MAKALAH ETNOGRAFI KOMUNIKASI
POLA-POLA KOMUNIKASI

OLEH:
FLORIANUS
HENGKI RATO
160120201014
RIANTINO
YUDISTIRA
160120201004
PROGRAM
PASCASARJANA ILMU LINGUISTIK
FAKULTAS
ILMU BUDAYA
UNIVERSITAS
NEGERI JEMBER
2016
BAB
I
LATAR
BELAKANG
1.1 Pendahuluan
Manusia dalam semua
fenomena interen yang dialaminya, menyadari suatu inti yang tidak tersangkalkan,
yakni aku. Aku adalah sebuah realitas dan aku terbedakan dengan segala sesuatu
yang bukan aku. Dalam proses mengada, aku berhubungan dengan ‘ada’ yang lain
untuk menjadi ‘ada’ secara penuh. Kenyataan di atas menunjukkan ciri ontologis
manusia sebagai ens sociale, yaitu
‘ada’ yang senantiasa membutuhkan yang lain. Ciri ontologis ini mau menampakkan
bahwa kepenuhan manusia terjadi karena dorongan untuk bergaul dan berhubungan
dengan orang lain. Dengan demikian, hidup bersama dengan orang lain adalah
kenyatan dan tuntutan kodrat agar manusia bisa berkembang menjadi manusia
sejati.
Pada hakekatnya, manusia
adalah makhluk yang berada di dunia bersama dengan yang lain. Keberadaan
manusia bersama dengan yang lain, co-esse
(ada bersama), memungkinkannya untuk dapat memanifestasikan seluruh dimensi
manusiawinya. Perwujudan seluruh dimensi manusiawi itu terjadi dalam relasi
dengan yang lain. Manusia yang melibatkan diri dalam relasi dengan yang lain,
juga serentak menyadari dirinya sebagai yang otonom, dapat menentukan dirinya
sendiri. Kesadaran ini juga membuat manusia berusaha menemukan arti
keberadaannya yang otonom itu. Arti keberadaannya bukanlah sebuah faktisitas mutlak,
tetapi semuanya tertata dalam proses jalinan interaksi di antara dirinya dengan
yang lain, sesamanya dan alam dunia. Dalam kebersamaan itu, manusia selalu dan
terus berinteraksi dengan sesamanya dan lingkungan sekitar. Dalam interaksi
itu, manusia menemukan hakekat dan eksistensinya sekaligus mempertegas
keberadaannya sebagai sebuah realitas yang ‘ada’ dan berada di tengah dunia.

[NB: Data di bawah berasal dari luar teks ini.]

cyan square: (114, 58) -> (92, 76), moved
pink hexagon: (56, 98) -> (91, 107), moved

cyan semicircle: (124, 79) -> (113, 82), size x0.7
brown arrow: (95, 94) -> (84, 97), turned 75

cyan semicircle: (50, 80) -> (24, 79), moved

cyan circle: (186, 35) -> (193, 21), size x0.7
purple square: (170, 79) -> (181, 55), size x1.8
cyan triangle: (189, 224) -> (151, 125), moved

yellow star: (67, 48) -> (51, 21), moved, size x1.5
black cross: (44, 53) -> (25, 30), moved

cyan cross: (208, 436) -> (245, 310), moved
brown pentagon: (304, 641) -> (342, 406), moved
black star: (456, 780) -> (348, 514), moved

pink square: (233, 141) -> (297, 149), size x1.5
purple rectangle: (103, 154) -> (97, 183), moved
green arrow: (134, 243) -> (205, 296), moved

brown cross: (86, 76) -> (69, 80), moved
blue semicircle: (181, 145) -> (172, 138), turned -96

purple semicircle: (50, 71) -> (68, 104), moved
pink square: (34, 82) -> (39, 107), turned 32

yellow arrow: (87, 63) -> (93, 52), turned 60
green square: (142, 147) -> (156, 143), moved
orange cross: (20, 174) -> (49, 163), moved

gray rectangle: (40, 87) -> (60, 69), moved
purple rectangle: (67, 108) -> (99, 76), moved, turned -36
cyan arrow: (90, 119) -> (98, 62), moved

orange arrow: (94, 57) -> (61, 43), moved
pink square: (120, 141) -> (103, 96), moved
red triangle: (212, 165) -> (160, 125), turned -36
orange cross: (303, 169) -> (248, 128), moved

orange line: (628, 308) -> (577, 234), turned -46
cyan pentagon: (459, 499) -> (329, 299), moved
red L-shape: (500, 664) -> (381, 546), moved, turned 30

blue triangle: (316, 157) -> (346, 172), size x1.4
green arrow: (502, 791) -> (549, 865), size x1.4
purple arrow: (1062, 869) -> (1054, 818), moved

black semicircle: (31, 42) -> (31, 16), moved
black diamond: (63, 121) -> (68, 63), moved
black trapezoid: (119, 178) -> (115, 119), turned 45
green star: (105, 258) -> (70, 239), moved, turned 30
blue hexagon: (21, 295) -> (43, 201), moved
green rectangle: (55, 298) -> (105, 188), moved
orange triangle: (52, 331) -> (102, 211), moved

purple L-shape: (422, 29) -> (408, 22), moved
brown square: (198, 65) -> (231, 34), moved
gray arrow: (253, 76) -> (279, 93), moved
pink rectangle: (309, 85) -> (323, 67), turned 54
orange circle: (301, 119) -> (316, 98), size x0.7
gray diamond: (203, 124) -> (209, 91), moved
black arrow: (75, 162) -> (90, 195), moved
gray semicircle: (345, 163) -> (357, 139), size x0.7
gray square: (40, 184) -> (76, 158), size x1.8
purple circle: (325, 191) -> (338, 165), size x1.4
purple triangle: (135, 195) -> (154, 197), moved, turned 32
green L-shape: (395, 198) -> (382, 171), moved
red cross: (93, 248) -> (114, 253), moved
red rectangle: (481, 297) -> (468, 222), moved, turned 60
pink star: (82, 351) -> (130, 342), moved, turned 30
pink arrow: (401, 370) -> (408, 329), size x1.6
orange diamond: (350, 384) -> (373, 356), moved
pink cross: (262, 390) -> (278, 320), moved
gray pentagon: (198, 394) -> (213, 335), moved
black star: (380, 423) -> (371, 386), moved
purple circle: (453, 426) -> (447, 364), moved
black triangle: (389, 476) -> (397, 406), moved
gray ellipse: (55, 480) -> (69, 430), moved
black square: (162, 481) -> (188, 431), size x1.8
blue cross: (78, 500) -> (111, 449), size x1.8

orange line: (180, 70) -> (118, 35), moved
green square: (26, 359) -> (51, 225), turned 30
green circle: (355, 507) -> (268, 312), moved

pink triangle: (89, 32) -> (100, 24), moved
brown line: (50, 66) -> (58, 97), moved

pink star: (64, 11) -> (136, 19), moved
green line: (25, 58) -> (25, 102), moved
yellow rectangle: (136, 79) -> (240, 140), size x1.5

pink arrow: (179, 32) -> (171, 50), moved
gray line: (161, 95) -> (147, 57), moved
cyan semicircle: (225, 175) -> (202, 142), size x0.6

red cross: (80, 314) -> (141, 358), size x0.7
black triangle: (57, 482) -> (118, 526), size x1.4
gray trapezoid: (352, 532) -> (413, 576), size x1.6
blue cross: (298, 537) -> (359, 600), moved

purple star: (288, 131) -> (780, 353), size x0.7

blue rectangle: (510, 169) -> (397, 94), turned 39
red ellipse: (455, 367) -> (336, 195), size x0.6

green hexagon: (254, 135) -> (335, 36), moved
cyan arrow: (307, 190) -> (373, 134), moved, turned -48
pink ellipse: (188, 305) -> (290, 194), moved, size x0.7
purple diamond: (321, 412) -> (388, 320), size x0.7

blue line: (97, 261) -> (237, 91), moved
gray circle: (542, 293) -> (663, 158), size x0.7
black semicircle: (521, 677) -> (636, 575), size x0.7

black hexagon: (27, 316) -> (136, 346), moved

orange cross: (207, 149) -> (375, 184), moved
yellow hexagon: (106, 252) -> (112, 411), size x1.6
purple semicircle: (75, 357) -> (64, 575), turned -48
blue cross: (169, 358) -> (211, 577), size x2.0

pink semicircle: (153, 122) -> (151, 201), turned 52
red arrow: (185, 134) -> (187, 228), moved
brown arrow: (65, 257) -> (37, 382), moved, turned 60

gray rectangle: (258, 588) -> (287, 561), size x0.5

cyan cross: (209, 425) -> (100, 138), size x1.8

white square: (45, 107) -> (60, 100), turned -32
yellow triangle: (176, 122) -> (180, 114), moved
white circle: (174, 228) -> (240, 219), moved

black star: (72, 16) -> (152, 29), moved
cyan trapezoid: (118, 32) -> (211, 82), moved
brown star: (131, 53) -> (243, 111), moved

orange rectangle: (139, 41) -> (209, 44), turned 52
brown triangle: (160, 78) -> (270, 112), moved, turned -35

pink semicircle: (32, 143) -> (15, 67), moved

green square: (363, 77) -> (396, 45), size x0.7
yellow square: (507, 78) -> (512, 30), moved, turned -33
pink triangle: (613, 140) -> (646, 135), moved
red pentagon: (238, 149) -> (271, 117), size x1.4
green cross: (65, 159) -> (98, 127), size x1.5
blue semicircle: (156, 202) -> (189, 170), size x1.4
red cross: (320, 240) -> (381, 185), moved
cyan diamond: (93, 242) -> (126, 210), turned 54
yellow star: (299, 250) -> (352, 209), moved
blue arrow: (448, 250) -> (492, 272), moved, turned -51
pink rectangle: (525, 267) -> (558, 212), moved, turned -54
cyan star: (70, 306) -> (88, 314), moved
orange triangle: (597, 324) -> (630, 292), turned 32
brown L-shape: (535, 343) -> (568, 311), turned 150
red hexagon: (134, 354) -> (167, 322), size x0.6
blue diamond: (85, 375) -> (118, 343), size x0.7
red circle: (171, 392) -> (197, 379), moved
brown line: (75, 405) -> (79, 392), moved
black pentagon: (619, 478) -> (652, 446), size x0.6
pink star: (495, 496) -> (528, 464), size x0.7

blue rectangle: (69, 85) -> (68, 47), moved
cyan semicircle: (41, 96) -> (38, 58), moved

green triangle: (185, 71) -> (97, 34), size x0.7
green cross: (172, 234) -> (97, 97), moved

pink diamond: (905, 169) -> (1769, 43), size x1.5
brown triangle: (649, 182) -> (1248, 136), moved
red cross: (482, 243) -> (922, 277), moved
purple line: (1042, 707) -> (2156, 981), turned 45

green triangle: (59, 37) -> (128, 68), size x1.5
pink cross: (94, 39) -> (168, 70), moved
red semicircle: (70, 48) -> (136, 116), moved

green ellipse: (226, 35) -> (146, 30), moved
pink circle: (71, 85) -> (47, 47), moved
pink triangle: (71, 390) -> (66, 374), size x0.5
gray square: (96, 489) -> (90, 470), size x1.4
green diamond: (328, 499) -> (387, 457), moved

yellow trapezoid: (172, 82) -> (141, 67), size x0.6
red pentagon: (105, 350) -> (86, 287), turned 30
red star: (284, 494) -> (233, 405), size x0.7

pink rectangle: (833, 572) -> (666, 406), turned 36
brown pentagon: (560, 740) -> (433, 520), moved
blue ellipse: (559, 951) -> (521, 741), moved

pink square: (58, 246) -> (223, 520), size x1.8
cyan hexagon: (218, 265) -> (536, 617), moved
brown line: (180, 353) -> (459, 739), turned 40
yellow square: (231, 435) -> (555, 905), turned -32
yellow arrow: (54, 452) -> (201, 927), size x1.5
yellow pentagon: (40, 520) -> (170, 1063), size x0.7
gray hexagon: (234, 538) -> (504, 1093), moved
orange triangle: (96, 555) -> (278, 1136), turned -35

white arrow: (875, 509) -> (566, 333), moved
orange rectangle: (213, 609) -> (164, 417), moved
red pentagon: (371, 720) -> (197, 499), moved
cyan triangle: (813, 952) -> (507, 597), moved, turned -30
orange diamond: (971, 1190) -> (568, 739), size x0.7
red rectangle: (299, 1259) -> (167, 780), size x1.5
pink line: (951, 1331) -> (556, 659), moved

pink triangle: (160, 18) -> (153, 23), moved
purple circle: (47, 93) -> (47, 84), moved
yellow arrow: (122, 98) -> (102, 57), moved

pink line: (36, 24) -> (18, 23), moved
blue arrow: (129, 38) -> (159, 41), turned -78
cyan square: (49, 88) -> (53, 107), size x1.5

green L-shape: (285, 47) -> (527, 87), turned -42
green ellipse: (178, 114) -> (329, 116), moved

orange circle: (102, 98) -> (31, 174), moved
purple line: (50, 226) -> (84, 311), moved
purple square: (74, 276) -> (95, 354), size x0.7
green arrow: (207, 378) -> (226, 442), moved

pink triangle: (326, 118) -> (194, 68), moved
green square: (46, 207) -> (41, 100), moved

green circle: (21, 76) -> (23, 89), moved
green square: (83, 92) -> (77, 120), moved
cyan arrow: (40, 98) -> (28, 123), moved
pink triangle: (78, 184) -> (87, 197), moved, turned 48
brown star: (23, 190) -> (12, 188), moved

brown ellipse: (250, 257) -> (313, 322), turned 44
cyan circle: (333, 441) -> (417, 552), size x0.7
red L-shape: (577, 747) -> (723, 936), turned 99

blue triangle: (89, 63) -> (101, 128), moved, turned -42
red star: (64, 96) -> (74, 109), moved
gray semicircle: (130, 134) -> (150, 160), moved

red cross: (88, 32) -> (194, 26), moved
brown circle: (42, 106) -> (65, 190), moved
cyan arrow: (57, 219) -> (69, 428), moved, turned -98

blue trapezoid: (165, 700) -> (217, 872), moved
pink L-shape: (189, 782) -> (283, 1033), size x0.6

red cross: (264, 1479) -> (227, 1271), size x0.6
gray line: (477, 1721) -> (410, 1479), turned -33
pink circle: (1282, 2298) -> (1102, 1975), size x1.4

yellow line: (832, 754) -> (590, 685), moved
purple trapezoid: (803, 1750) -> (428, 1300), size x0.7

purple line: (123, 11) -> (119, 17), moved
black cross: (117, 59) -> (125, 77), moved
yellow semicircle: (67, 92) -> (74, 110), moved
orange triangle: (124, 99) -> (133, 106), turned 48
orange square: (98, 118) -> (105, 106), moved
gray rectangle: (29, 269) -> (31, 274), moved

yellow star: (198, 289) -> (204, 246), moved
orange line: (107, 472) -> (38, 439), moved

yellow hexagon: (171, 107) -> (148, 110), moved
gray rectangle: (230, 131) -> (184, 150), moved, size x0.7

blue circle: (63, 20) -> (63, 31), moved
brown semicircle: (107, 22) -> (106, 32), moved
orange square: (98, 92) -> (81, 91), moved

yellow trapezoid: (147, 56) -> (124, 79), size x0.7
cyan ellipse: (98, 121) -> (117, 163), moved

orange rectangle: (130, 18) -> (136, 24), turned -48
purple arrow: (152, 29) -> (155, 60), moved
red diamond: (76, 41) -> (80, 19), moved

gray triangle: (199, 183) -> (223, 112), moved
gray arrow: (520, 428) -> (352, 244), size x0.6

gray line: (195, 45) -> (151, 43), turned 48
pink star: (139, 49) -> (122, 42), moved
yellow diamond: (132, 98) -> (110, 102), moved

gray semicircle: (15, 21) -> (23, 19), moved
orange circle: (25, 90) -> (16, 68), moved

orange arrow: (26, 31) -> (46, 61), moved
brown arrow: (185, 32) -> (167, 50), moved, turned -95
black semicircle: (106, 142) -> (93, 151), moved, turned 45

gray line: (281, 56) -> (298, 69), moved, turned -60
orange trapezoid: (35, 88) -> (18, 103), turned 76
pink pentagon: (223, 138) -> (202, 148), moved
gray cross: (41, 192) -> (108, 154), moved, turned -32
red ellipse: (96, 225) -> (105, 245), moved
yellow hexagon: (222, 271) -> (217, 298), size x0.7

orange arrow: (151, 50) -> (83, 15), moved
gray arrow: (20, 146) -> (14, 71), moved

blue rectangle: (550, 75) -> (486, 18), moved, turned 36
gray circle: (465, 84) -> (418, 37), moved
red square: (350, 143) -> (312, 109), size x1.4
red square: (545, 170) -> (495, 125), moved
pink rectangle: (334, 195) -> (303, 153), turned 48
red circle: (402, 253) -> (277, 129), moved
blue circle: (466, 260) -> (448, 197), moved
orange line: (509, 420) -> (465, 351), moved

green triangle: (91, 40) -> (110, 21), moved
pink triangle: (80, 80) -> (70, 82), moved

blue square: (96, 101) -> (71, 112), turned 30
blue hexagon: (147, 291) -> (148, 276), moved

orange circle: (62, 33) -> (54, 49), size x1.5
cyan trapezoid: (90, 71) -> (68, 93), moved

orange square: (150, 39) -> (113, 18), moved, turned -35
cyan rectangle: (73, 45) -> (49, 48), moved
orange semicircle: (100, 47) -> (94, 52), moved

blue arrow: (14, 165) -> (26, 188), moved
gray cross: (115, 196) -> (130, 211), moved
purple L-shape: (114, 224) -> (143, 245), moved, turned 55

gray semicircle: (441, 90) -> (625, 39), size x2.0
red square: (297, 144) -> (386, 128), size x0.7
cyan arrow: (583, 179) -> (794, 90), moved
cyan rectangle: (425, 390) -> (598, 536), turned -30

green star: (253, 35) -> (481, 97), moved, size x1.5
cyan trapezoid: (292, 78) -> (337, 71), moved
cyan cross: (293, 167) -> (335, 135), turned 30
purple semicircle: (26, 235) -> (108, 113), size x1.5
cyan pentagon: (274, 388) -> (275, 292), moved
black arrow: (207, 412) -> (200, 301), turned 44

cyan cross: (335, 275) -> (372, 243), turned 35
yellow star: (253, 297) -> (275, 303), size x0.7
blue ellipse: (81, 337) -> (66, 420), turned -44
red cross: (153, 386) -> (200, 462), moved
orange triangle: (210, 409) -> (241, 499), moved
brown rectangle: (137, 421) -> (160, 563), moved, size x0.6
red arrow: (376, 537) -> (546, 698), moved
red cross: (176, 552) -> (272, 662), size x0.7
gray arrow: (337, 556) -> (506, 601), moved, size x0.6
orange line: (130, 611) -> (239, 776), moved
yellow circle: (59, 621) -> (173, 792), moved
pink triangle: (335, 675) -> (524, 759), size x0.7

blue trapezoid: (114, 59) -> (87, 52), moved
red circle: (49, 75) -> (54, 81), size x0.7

Dalam kontak dengan sesama dan alam sekitarnya, manusia mampu memberi arti bagi
kehadiran dan kehidupan yang sedang dihidupinya.
Manusia dalam segala tindakan dan kegiatannya,
selalu berusaha menemukan dan mempertegas hakekat dirinya. Manusia tidak
sekedar ada, tetapi ia menunjukkan keberadaannya dalam komunikasi yang
dialektis dengan sesama dan dunia sekitarnya. Komunikasi ini merupakan sebuah
kebutuhan dasariah manusia sebagai ‘ada’ di antara ‘ada’ yang lain dan
keberadaannya di tengah dunia. Dalam komunikasi itu pula, manusia
mengekspresikan dirinya dalam interaksi yang dialektis sebagai konsekuensi dari
hakekatnya. Komunikasi itulah yang pada akhirnya membentuk masyarakat dan
melahirkan kebudayaan; hasil cipta daya dan budi manusia yang memuat arti dan
nilai. Masyarakat dan kebudayaan tidak sekedar ada, tetapi merupakan
konsekuensi dari kebersamaan dan jawaban atas kebutuhan dasar manusia sebagai
makhluk sosial.
Masyarakat terdiri dari individu-individu. Setiap individu
bersifat khas dan unik. Kekhasan tersebut menjadi elemen dan dasar bangunan
pluralisme sosial dan politis. Keunikan dan perbedaan antarindividu menelurkan sebuah
pertanyaan mendasar, yakni bagaimana membangun sebuah komunikasi yang
harmonis? Pluralisme lahir
dari kodrat manusia. Secara kodrati setiap manusia adalah pribadi (persona). Ia
bersifat unik. Kekhasan itulah yang membedakannya dari pribadi lainnya.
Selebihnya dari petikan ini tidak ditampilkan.